[Problem requirements] Before copying, set aside the pictures; then restate exactly the lines from the one with "VEM PRO ACELERATO VOCÊ TAMBÉM!" through the last line of the records.

Dataset entries
──────────
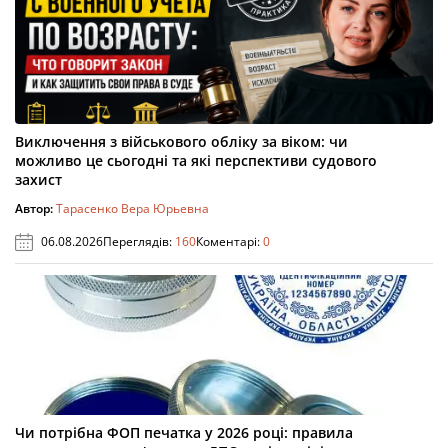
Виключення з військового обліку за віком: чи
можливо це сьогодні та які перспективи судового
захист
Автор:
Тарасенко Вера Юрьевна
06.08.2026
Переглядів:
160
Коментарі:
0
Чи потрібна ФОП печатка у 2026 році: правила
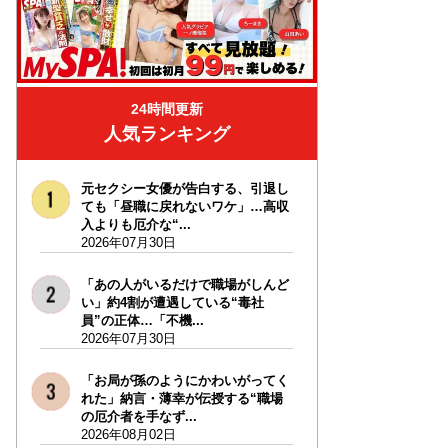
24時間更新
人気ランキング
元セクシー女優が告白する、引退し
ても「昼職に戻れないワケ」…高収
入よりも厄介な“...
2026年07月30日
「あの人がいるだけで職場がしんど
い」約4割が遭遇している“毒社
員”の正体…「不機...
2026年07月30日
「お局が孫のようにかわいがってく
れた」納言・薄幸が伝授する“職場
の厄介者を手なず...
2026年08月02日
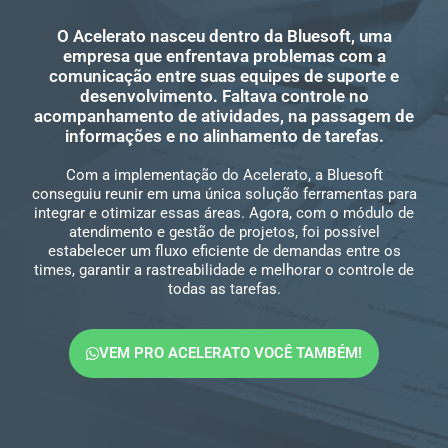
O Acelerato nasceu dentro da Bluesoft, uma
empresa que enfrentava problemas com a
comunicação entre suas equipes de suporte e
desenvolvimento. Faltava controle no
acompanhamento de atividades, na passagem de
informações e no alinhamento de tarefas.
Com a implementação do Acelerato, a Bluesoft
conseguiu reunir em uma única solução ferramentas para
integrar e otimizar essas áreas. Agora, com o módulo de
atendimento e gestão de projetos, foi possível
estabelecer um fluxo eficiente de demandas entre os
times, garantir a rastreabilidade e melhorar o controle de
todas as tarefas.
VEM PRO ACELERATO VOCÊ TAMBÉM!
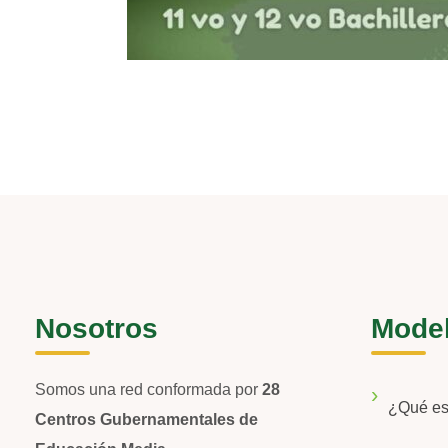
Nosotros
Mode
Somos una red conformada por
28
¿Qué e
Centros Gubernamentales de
──────────
[Solution below]
VEM PRO ACELERATO VOCÊ TAMBÉM!
Nosotros
Mode
Somos una red conformada por
28
¿Qué e
Centros Gubernamentales de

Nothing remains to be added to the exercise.